Re: Independent optimizing compilation [was: fundamental design issues] Taylor Campbell 03 Dec 2005 18:40 UTC

   Date: Sat, 03 Dec 2005 14:33:34 +0100
   From: Michael Sperber <xxxxxx@informatik.uni-tuebingen.de>

   But anyway, your concern is a very valid one.  Here's what I think we
   came down on:

   - The current proposal doesn't preclude a future extension for
     optionally specifying more static information about the names being
     exported, as is possible, for instance, in Scheme 48 or Bigloo.

It does, though, make it difficult to extend in the current syntax in
a way that bear wants.  Grovelling through the source to libraries is
not an option, but currently the EXPORT syntax is embedded in the
library bodies.  My proposal, and Scheme48's module system, would make
such an extension even easier and in a satisfactory way for the
conditions bear would like.

   - Any such extension is bound to provide only incomplete static
     information about the thing being exported, and thus preclude
     certain kinds of optimization.

   - A type language (or flow language or whatever) would be a topic for
     active research, which I don't think we were prepared to do.

   - Consequently, highly optimizing compilers (like Chez Scheme, for
     example) really need to look at the entire source code of the
     everything you're importing (or some representation thereof) to do a
     good job.

This is true for heavily optimizing compilers, but I don't think bear
was referring to them, particularly since (in response to the first
point) all compilers that do not perform whole program analysis lose
information anyway.  Knowing exactly what identifiers have run-time
variable denotations and what identifiers have syntactic denotations
is enough to know how to compile the code (see below on how to deal
with macros).  Actually, the current SRFI doesn't even provide enough
information for that, but my alternative proposal & Scheme48's module
system both do.  Moreover, separation of interface from implementation
would allow interfaces to include specifications of properties that
implementations must support, if such flow languages were developed.

   - Macros require you to have some representation of the source code of
     the library you're importing anyway.  (Some people might argue this
     is a design mistake in the library syntax---several people are
     working on macro/module systems that don't have this property.  But
     once again, (very) active ongoing research, not ready for R6RS.)

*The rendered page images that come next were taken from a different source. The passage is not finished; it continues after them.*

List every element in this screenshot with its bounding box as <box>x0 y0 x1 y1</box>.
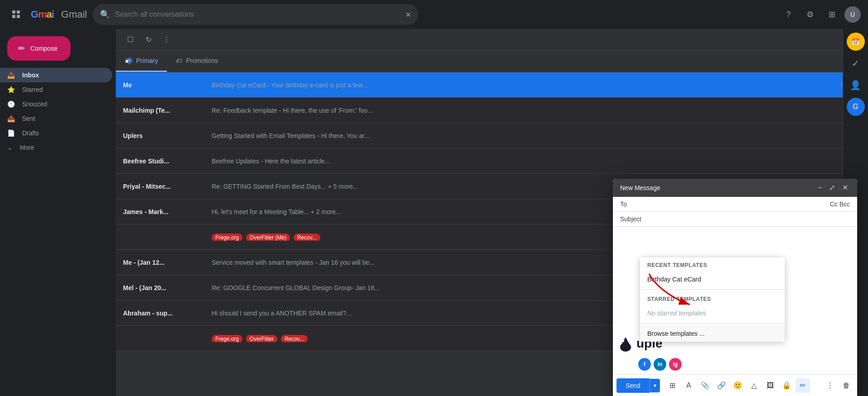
email-sender: Abraham - sup... <box>123 310 204 317</box>
right-panel-contacts-icon[interactable]: 👤 <box>847 76 865 94</box>
search-bar[interactable]: 🔍 ✕ <box>93 4 418 25</box>
snoozed-icon: 🕐 <box>7 100 15 108</box>
insert-link-button[interactable]: 🔗 <box>714 378 729 393</box>
avatar[interactable]: U <box>844 6 861 23</box>
compose-header: New Message − ⤢ ✕ <box>613 179 857 197</box>
sidebar-item-label: Inbox <box>22 72 39 79</box>
email-sender: Me - (Jan 12... <box>123 259 204 266</box>
format-text-button[interactable]: A <box>682 378 696 393</box>
more-icon: ⌄ <box>7 144 13 151</box>
select-all-btn[interactable]: ☐ <box>123 33 138 47</box>
to-label: To <box>620 200 643 208</box>
minimize-button[interactable]: − <box>816 183 824 192</box>
sidebar-item-starred[interactable]: ⭐ Starred <box>0 82 112 97</box>
svg-rect-3 <box>17 15 20 18</box>
cc-bcc-label[interactable]: Cc Bcc <box>830 200 850 208</box>
close-button[interactable]: ✕ <box>840 183 850 192</box>
inbox-icon: 📥 <box>7 72 15 79</box>
starred-templates-empty: No starred templates <box>640 305 785 321</box>
expand-button[interactable]: ⤢ <box>827 183 837 192</box>
svg-rect-2 <box>12 15 15 18</box>
templates-divider <box>640 289 785 290</box>
tab-primary-icon: 📬 <box>125 57 133 64</box>
recent-templates-title: Recent templates <box>640 258 785 271</box>
delete-draft-button[interactable]: 🗑 <box>839 378 854 393</box>
email-subject: Re: Feedback template - Hi there, the us… <box>212 107 854 114</box>
tag-pill: OverFitter (Me) <box>246 234 290 241</box>
browse-templates-button[interactable]: Browse templates ... <box>640 325 785 342</box>
send-btn-group: Send ▾ <box>617 378 660 393</box>
right-panel-calendar-icon[interactable]: 📅 <box>847 33 865 51</box>
compose-subject-field: Subject <box>613 212 857 227</box>
more-formatting-button[interactable]: ⊞ <box>665 378 680 393</box>
right-panel-blue-btn[interactable]: G <box>847 98 865 116</box>
compose-title: New Message <box>620 184 660 191</box>
tab-promotions-icon: 🏷 <box>176 57 182 64</box>
emoji-button[interactable]: 🙂 <box>730 378 745 393</box>
table-row[interactable]: Mailchimp (Te... Re: Feedback template -… <box>116 98 868 123</box>
help-icon[interactable]: ? <box>779 5 797 24</box>
sent-icon: 📤 <box>7 115 15 122</box>
to-input[interactable] <box>643 200 830 208</box>
social-facebook-icon[interactable]: f <box>638 358 651 371</box>
tag-pill: Recov... <box>281 335 308 342</box>
more-btn[interactable]: ⋮ <box>159 33 174 47</box>
send-dropdown-button[interactable]: ▾ <box>650 379 660 392</box>
sidebar-item-label: Snoozed <box>22 100 47 108</box>
compose-header-actions: − ⤢ ✕ <box>816 183 850 192</box>
social-linkedin-icon[interactable]: in <box>654 358 666 371</box>
search-clear-icon[interactable]: ✕ <box>405 10 411 19</box>
svg-rect-0 <box>12 10 15 14</box>
top-bar: Gmai Gmail 🔍 ✕ ? ⚙ ⊞ U <box>0 0 868 29</box>
starred-templates-title: Starred templates <box>640 291 785 305</box>
table-row[interactable]: Uplers Getting Started with Email Templa… <box>116 123 868 148</box>
google-logo: Gmai <box>31 9 54 20</box>
more-options-button[interactable]: ⋮ <box>823 378 837 393</box>
email-sender: James - Mark... <box>123 208 204 215</box>
apps-icon[interactable] <box>7 5 25 24</box>
right-panel-tasks-icon[interactable]: ✓ <box>847 54 865 72</box>
search-icon: 🔍 <box>100 10 110 19</box>
tab-primary[interactable]: 📬 Primary <box>116 51 167 72</box>
sidebar-item-inbox[interactable]: 📥 Inbox <box>0 68 112 82</box>
search-input[interactable] <box>115 10 400 19</box>
drive-button[interactable]: △ <box>747 378 761 393</box>
toolbar-row: ☐ ↻ ⋮ <box>116 29 868 51</box>
sidebar-item-label: Sent <box>22 115 35 122</box>
tag-pill: Recov... <box>294 234 320 241</box>
compose-button[interactable]: ✏ Compose <box>7 36 71 61</box>
sidebar-item-more[interactable]: ⌄ More <box>0 140 112 155</box>
template-item-label: Birthday Cat eCard <box>647 276 701 283</box>
grid-icon[interactable]: ⊞ <box>823 5 841 24</box>
email-subject: Beefree Updates - Here the latest articl… <box>212 157 854 165</box>
tab-promotions[interactable]: 🏷 Promotions <box>167 51 227 72</box>
refresh-btn[interactable]: ↻ <box>141 33 156 47</box>
email-sender: Me <box>123 81 204 89</box>
sidebar-item-label: Drafts <box>22 129 39 137</box>
email-sender: Beefree Studi... <box>123 157 204 165</box>
table-row[interactable]: Beefree Studi... Beefree Updates - Here … <box>116 148 868 174</box>
sidebar-item-snoozed[interactable]: 🕐 Snoozed <box>0 97 112 111</box>
template-item-birthday-cat[interactable]: Birthday Cat eCard <box>640 271 785 287</box>
lock-button[interactable]: 🔒 <box>779 378 794 393</box>
social-instagram-icon[interactable]: ig <box>669 358 682 371</box>
subject-input[interactable] <box>643 215 850 223</box>
table-row[interactable]: Me Birthday Cat eCard - Your birthday e-… <box>116 72 868 98</box>
svg-rect-1 <box>17 10 20 14</box>
compose-window: New Message − ⤢ ✕ To Cc Bcc Subject uple <box>613 179 857 396</box>
settings-icon[interactable]: ⚙ <box>801 5 819 24</box>
sidebar-item-sent[interactable]: 📤 Sent <box>0 111 112 126</box>
signature-button[interactable]: ✏ <box>796 378 810 393</box>
templates-dropdown: Recent templates Birthday Cat eCard Star… <box>640 258 785 342</box>
starred-icon: ⭐ <box>7 86 15 93</box>
top-bar-right: ? ⚙ ⊞ U <box>779 5 861 24</box>
email-sender: Mel - (Jan 20... <box>123 284 204 291</box>
compose-toolbar-right: ⋮ 🗑 <box>823 378 854 393</box>
compose-label: Compose <box>30 45 57 52</box>
insert-photo-button[interactable]: 🖼 <box>763 378 778 393</box>
sidebar-item-drafts[interactable]: 📄 Drafts <box>0 126 112 140</box>
sidebar-item-label: Starred <box>22 86 43 93</box>
tab-primary-label: Primary <box>136 57 158 64</box>
send-button[interactable]: Send <box>617 378 650 393</box>
attach-file-button[interactable]: 📎 <box>698 378 712 393</box>
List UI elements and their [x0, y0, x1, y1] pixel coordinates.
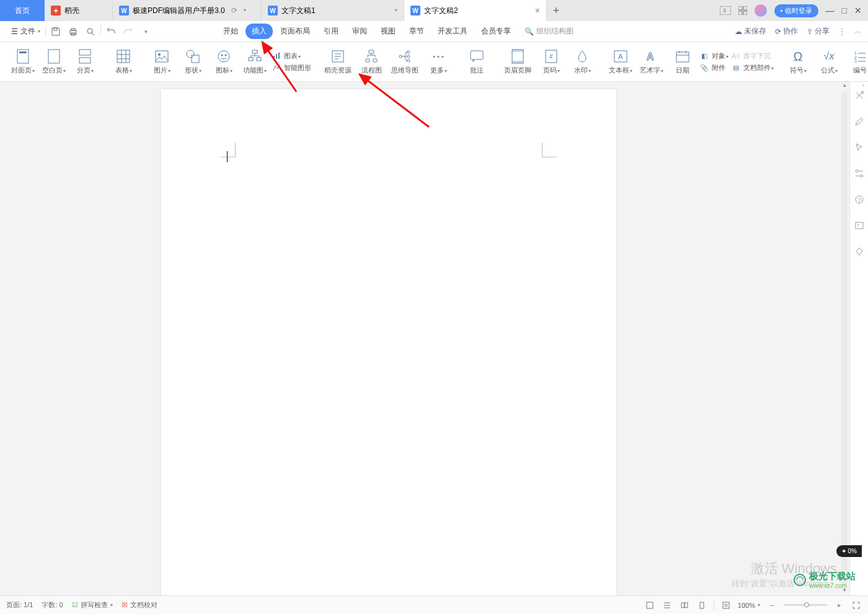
document-page[interactable] — [161, 89, 616, 595]
app-mode-icon[interactable]: 3 — [720, 6, 731, 15]
login-button[interactable]: • 临时登录 — [774, 4, 818, 17]
docer-resource-button[interactable]: 稻壳资源 — [321, 45, 355, 79]
chart-button[interactable]: 图表 — [272, 51, 311, 61]
margin-corner-tr — [542, 143, 557, 157]
document-canvas[interactable] — [0, 82, 849, 595]
help-panel-button[interactable]: ? — [853, 193, 866, 206]
zoom-in-button[interactable]: + — [833, 600, 844, 611]
page-indicator[interactable]: 页面: 1/1 — [6, 600, 33, 610]
scroll-up-button[interactable]: ▴ — [839, 82, 849, 90]
tab-developer[interactable]: 开发工具 — [432, 24, 474, 39]
tab-review[interactable]: 审阅 — [346, 24, 373, 39]
scroll-down-button[interactable]: ▾ — [839, 587, 849, 595]
tab-member[interactable]: 会员专享 — [475, 24, 517, 39]
more-button[interactable]: • • •更多 — [424, 45, 453, 79]
print-preview-button[interactable] — [83, 24, 98, 39]
undo-button[interactable] — [104, 24, 118, 39]
vertical-scrollbar[interactable]: ▴ ▾ — [839, 82, 849, 595]
image-panel-button[interactable] — [853, 219, 866, 232]
tab-doc2-label: 文字文稿2 — [424, 6, 458, 16]
zoom-out-button[interactable]: − — [766, 600, 777, 611]
blank-page-button[interactable]: 空白页 — [40, 45, 68, 79]
smart-shape-icon — [272, 63, 281, 72]
collab-button[interactable]: ⟳协作 — [775, 26, 798, 37]
watermark-button[interactable]: 水印 — [568, 45, 596, 79]
mindmap-button[interactable]: 思维导图 — [388, 45, 422, 79]
icon-button[interactable]: 图标 — [210, 45, 238, 79]
settings-panel-button[interactable] — [853, 167, 866, 180]
smart-shape-button[interactable]: 智能图形 — [272, 63, 311, 72]
add-tab-button[interactable]: + — [547, 0, 565, 21]
tab-home[interactable]: 首页 — [0, 0, 45, 21]
tab-docker[interactable]: ✦ 稻壳 — [45, 0, 113, 21]
cover-page-button[interactable]: 封面页 — [9, 45, 37, 79]
header-footer-button[interactable]: 页眉页脚 — [501, 45, 534, 79]
collapse-ribbon-button[interactable]: ︿ — [854, 26, 862, 37]
icon-lib-icon — [216, 48, 232, 64]
tab-references[interactable]: 引用 — [317, 24, 345, 39]
scroll-track[interactable] — [841, 92, 848, 585]
word-count[interactable]: 字数: 0 — [42, 600, 63, 610]
view-web-button[interactable] — [696, 600, 707, 611]
spell-check-toggle[interactable]: ☑拼写检查▾ — [72, 600, 113, 610]
equation-button[interactable]: √x公式 — [815, 45, 843, 79]
edit-panel-button[interactable] — [853, 115, 866, 128]
picture-button[interactable]: 图片 — [148, 45, 176, 79]
search-org-chart[interactable]: 🔍 组织结构图 — [518, 24, 580, 39]
tab-insert[interactable]: 插入 — [246, 24, 273, 39]
print-button[interactable] — [66, 24, 81, 39]
unsaved-indicator[interactable]: ☁未保存 — [735, 26, 766, 37]
view-outline-button[interactable] — [662, 600, 673, 611]
dropcap-button[interactable]: A≡首字下沉 — [731, 51, 774, 61]
redo-button[interactable] — [121, 24, 136, 39]
maximize-button[interactable]: □ — [842, 6, 847, 15]
textbox-button[interactable]: A文本框 — [606, 45, 635, 79]
flowchart-button[interactable]: 流程图 — [357, 45, 386, 79]
smartart-button[interactable]: 功能图 — [241, 45, 269, 79]
fullscreen-button[interactable] — [851, 600, 862, 611]
avatar[interactable] — [755, 4, 767, 17]
tab-view[interactable]: 视图 — [374, 24, 402, 39]
page-break-button[interactable]: 分页 — [71, 45, 99, 79]
view-page-button[interactable] — [644, 600, 655, 611]
zoom-level[interactable]: 100%▾ — [738, 602, 760, 609]
tab-doc2[interactable]: W 文字文稿2 × — [404, 0, 547, 21]
symbol-button[interactable]: Ω符号 — [784, 45, 812, 79]
tab-sections[interactable]: 章节 — [403, 24, 430, 39]
docpart-button[interactable]: ▤文档部件 — [731, 63, 774, 72]
wordart-icon: A — [644, 48, 660, 64]
panel-collapse-button[interactable]: ‹ — [862, 82, 864, 89]
tab-page-layout[interactable]: 页面布局 — [274, 24, 316, 39]
qat-customize-button[interactable]: ▾ — [138, 24, 153, 39]
comment-button[interactable]: 批注 — [463, 45, 491, 79]
select-panel-button[interactable] — [853, 141, 866, 154]
zoom-slider[interactable] — [784, 604, 827, 606]
tab-pdf-manual[interactable]: W 极速PDF编辑器用户手册3.0 ⟳ • — [113, 0, 262, 21]
numbering-button[interactable]: 123编号 — [846, 45, 868, 79]
attachment-button[interactable]: 📎附件 — [699, 63, 728, 72]
date-button[interactable]: 日期 — [668, 45, 697, 79]
tab-doc1[interactable]: W 文字文稿1 • — [262, 0, 404, 21]
minimize-button[interactable]: — — [826, 6, 835, 15]
table-button[interactable]: 表格 — [109, 45, 138, 79]
close-window-button[interactable]: ✕ — [854, 6, 862, 15]
share-button[interactable]: ⇪分享 — [807, 26, 830, 37]
style-panel-button[interactable] — [853, 89, 866, 102]
close-tab-icon[interactable]: × — [523, 6, 540, 15]
page-number-button[interactable]: #页码 — [537, 45, 565, 79]
wordart-button[interactable]: A艺术字 — [637, 45, 666, 79]
save-button[interactable] — [48, 24, 63, 39]
view-read-button[interactable] — [679, 600, 690, 611]
tab-start[interactable]: 开始 — [217, 24, 244, 39]
file-menu-button[interactable]: ☰ 文件 ▾ — [6, 24, 45, 39]
shape-button[interactable]: 形状 — [179, 45, 207, 79]
fit-page-button[interactable] — [720, 600, 732, 611]
proofread-button[interactable]: ☒文档校对 — [122, 600, 157, 610]
more-menu-button[interactable]: ⋮ — [838, 27, 846, 36]
svg-rect-40 — [512, 50, 523, 52]
diamond-panel-button[interactable] — [853, 245, 866, 258]
svg-rect-17 — [156, 51, 168, 62]
progress-pill[interactable]: ✦ 0% — [836, 545, 862, 557]
apps-icon[interactable] — [738, 6, 747, 15]
object-button[interactable]: ◧对象 — [699, 51, 728, 61]
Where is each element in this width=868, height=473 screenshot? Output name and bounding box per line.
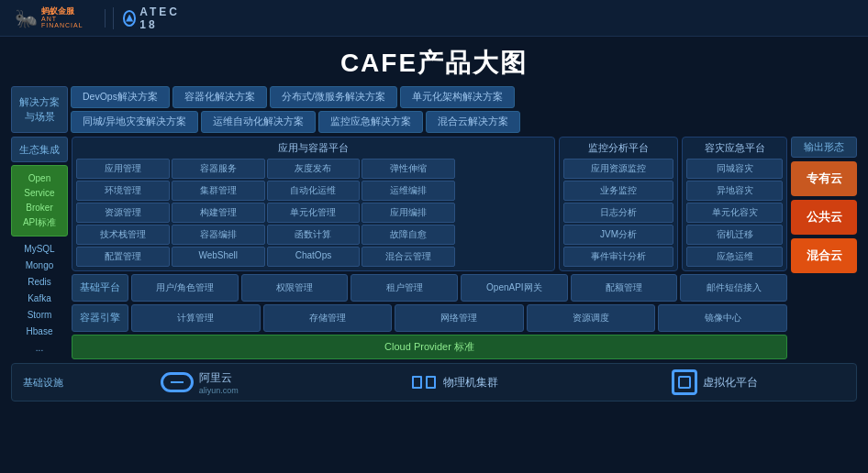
server-icon (412, 376, 438, 389)
cell-build-mgmt[interactable]: 构建管理 (172, 203, 265, 223)
atec-text: ATEC 18 (139, 6, 186, 31)
hybrid-cloud-button[interactable]: 混合云 (791, 238, 857, 273)
private-cloud-button[interactable]: 专有云 (791, 161, 857, 196)
base-auth[interactable]: 权限管理 (241, 274, 349, 302)
cell-app-mgmt[interactable]: 应用管理 (76, 159, 170, 179)
content-area: 解决方案与场景 DevOps解决方案 容器化解决方案 分布式/微服务解决方案 单… (0, 86, 868, 407)
cell-hybrid-mgmt[interactable]: 混合云管理 (362, 247, 455, 267)
cell-config-mgmt[interactable]: 配置管理 (76, 247, 170, 267)
monitor-audit[interactable]: 事件审计分析 (563, 247, 673, 267)
aliyun-name: 阿里云 (199, 370, 239, 386)
engine-compute[interactable]: 计算管理 (131, 304, 261, 332)
storm-item: Storm (11, 307, 68, 324)
virtual-platform-name: 虚拟化平台 (703, 375, 758, 390)
page-title: CAFE产品大图 (0, 37, 868, 86)
mongo-item: Mongo (11, 258, 68, 274)
cell-ops-arrange[interactable]: 运维编排 (362, 181, 455, 201)
broker-text: Broker (16, 201, 63, 215)
ant-logo-text: 蚂蚁金服 (41, 7, 97, 16)
solution-disaster[interactable]: 同城/异地灾变解决方案 (71, 111, 198, 133)
monitor-biz[interactable]: 业务监控 (563, 181, 673, 201)
service-text: Service (16, 186, 63, 201)
atec-ring-icon (123, 10, 136, 27)
disaster-migrate[interactable]: 宿机迁移 (686, 225, 783, 245)
atec-inner-icon (126, 15, 133, 22)
solution-devops[interactable]: DevOps解决方案 (71, 86, 170, 108)
cell-webshell[interactable]: WebShell (172, 247, 265, 267)
aliyun-logo-icon (161, 372, 194, 392)
ant-icon: 🐜 (15, 7, 38, 29)
header-divider (105, 9, 106, 28)
cell-unit-mgmt[interactable]: 单元化管理 (267, 203, 361, 223)
solution-hybrid[interactable]: 混合云解决方案 (426, 111, 520, 133)
cell-auto-ops[interactable]: 自动化运维 (267, 181, 361, 201)
cell-empty5 (457, 247, 551, 267)
disaster-emergency-ops[interactable]: 应急运维 (686, 247, 783, 267)
engine-network[interactable]: 网络管理 (395, 304, 524, 332)
base-tenant[interactable]: 租户管理 (351, 274, 458, 302)
engine-storage[interactable]: 存储管理 (263, 304, 393, 332)
cell-empty2 (457, 181, 551, 201)
open-service-box: Open Service Broker API标准 (11, 165, 68, 236)
disaster-unit[interactable]: 单元化容灾 (686, 203, 783, 223)
cell-res-mgmt[interactable]: 资源管理 (76, 203, 170, 223)
atec-logo: ATEC 18 (113, 7, 186, 29)
solution-microservice[interactable]: 分布式/微服务解决方案 (270, 86, 397, 108)
monitor-jvm[interactable]: JVM分析 (563, 225, 673, 245)
cell-gray-deploy[interactable]: 灰度发布 (267, 159, 361, 179)
public-cloud-button[interactable]: 公共云 (791, 200, 857, 235)
virtual-platform-item: 虚拟化平台 (672, 369, 758, 395)
solution-monitor[interactable]: 监控应急解决方案 (318, 111, 423, 133)
cell-container-svc[interactable]: 容器服务 (172, 159, 265, 179)
cell-container-arrange[interactable]: 容器编排 (172, 225, 265, 245)
container-engine-row: 容器引擎 计算管理 存储管理 网络管理 资源调度 镜像中心 (72, 304, 787, 332)
solution-container[interactable]: 容器化解决方案 (172, 86, 267, 108)
cell-empty1 (457, 159, 551, 179)
cell-tech-stack[interactable]: 技术栈管理 (76, 225, 170, 245)
aliyun-icon-group: 阿里云 aliyun.com (161, 370, 239, 395)
base-email-sms[interactable]: 邮件短信接入 (680, 274, 787, 302)
monitoring-section: 监控分析平台 应用资源监控 业务监控 日志分析 JVM分析 事件审计分析 (559, 137, 678, 271)
disaster-samecity[interactable]: 同城容灾 (686, 159, 783, 179)
solution-top-row: DevOps解决方案 容器化解决方案 分布式/微服务解决方案 单元化架构解决方案 (71, 86, 857, 108)
hbase-item: Hbase (11, 324, 68, 340)
solution-bottom-row: 同城/异地灾变解决方案 运维自动化解决方案 监控应急解决方案 混合云解决方案 (71, 111, 857, 133)
physical-cluster-name: 物理机集群 (443, 375, 498, 390)
physical-cluster-item: 物理机集群 (412, 375, 498, 390)
cell-func-compute[interactable]: 函数计算 (267, 225, 361, 245)
output-label: 输出形态 (791, 137, 857, 158)
engine-image-center[interactable]: 镜像中心 (658, 304, 787, 332)
physical-icon-group: 物理机集群 (412, 375, 498, 390)
cell-empty4 (457, 225, 551, 245)
monitor-app-res[interactable]: 应用资源监控 (563, 159, 673, 179)
cell-fault-recover[interactable]: 故障自愈 (362, 225, 455, 245)
server-rect-1 (412, 376, 422, 389)
ant-sub-text: ANT FINANCIAL (41, 16, 97, 28)
solution-row: 解决方案与场景 DevOps解决方案 容器化解决方案 分布式/微服务解决方案 单… (11, 86, 857, 133)
monitor-log[interactable]: 日志分析 (563, 203, 673, 223)
disaster-remote[interactable]: 异地容灾 (686, 181, 783, 201)
aliyun-item: 阿里云 aliyun.com (161, 370, 239, 395)
engine-resource-sched[interactable]: 资源调度 (527, 304, 656, 332)
base-openapi[interactable]: OpenAPI网关 (461, 274, 568, 302)
cell-env-mgmt[interactable]: 环境管理 (76, 181, 170, 201)
mysql-item: MySQL (11, 241, 68, 258)
cell-elastic-scale[interactable]: 弹性伸缩 (362, 159, 455, 179)
base-user-role[interactable]: 用户/角色管理 (131, 274, 239, 302)
container-engine-label: 容器引擎 (72, 304, 128, 332)
cell-app-arrange[interactable]: 应用编排 (362, 203, 455, 223)
aliyun-domain: aliyun.com (199, 386, 239, 395)
virtual-inner (678, 376, 691, 389)
app-platform-section: 应用与容器平台 应用管理 容器服务 灰度发布 弹性伸缩 环境管理 集群管理 自动… (72, 137, 555, 271)
center-area: 应用与容器平台 应用管理 容器服务 灰度发布 弹性伸缩 环境管理 集群管理 自动… (72, 137, 787, 359)
virtual-icon (672, 369, 697, 395)
solution-singleunit[interactable]: 单元化架构解决方案 (400, 86, 515, 108)
cell-cluster-mgmt[interactable]: 集群管理 (172, 181, 265, 201)
disaster-grid: 同城容灾 异地容灾 单元化容灾 宿机迁移 应急运维 (686, 159, 783, 267)
base-quota[interactable]: 配额管理 (571, 274, 678, 302)
ecosystem-label: 生态集成 (11, 137, 68, 162)
solution-ops-auto[interactable]: 运维自动化解决方案 (201, 111, 316, 133)
solution-items: DevOps解决方案 容器化解决方案 分布式/微服务解决方案 单元化架构解决方案… (71, 86, 857, 133)
cell-chatops[interactable]: ChatOps (267, 247, 361, 267)
disaster-section: 容灾应急平台 同城容灾 异地容灾 单元化容灾 宿机迁移 应急运维 (682, 137, 787, 271)
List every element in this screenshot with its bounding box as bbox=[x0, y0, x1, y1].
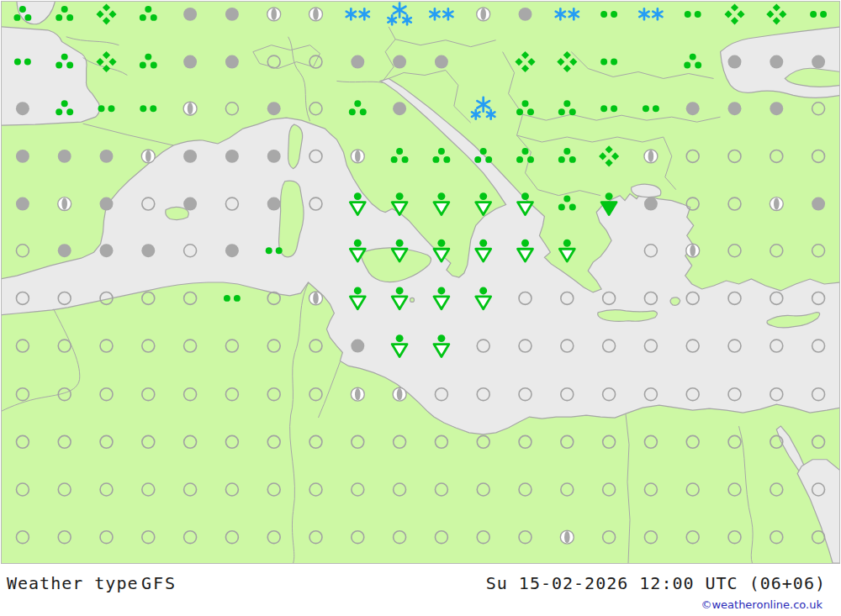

This is true (except I don't see why you need the source code and not
just any representation of the code, source or compiled), but bear's
situation and requirements are still useful for all of the cases where
macros are not used; macros would only imply points of synchronization
in the distributed compilation where the compilation of one module
would simply wait until another module, from which the first imported
syntax, finishes, to access the macros from it.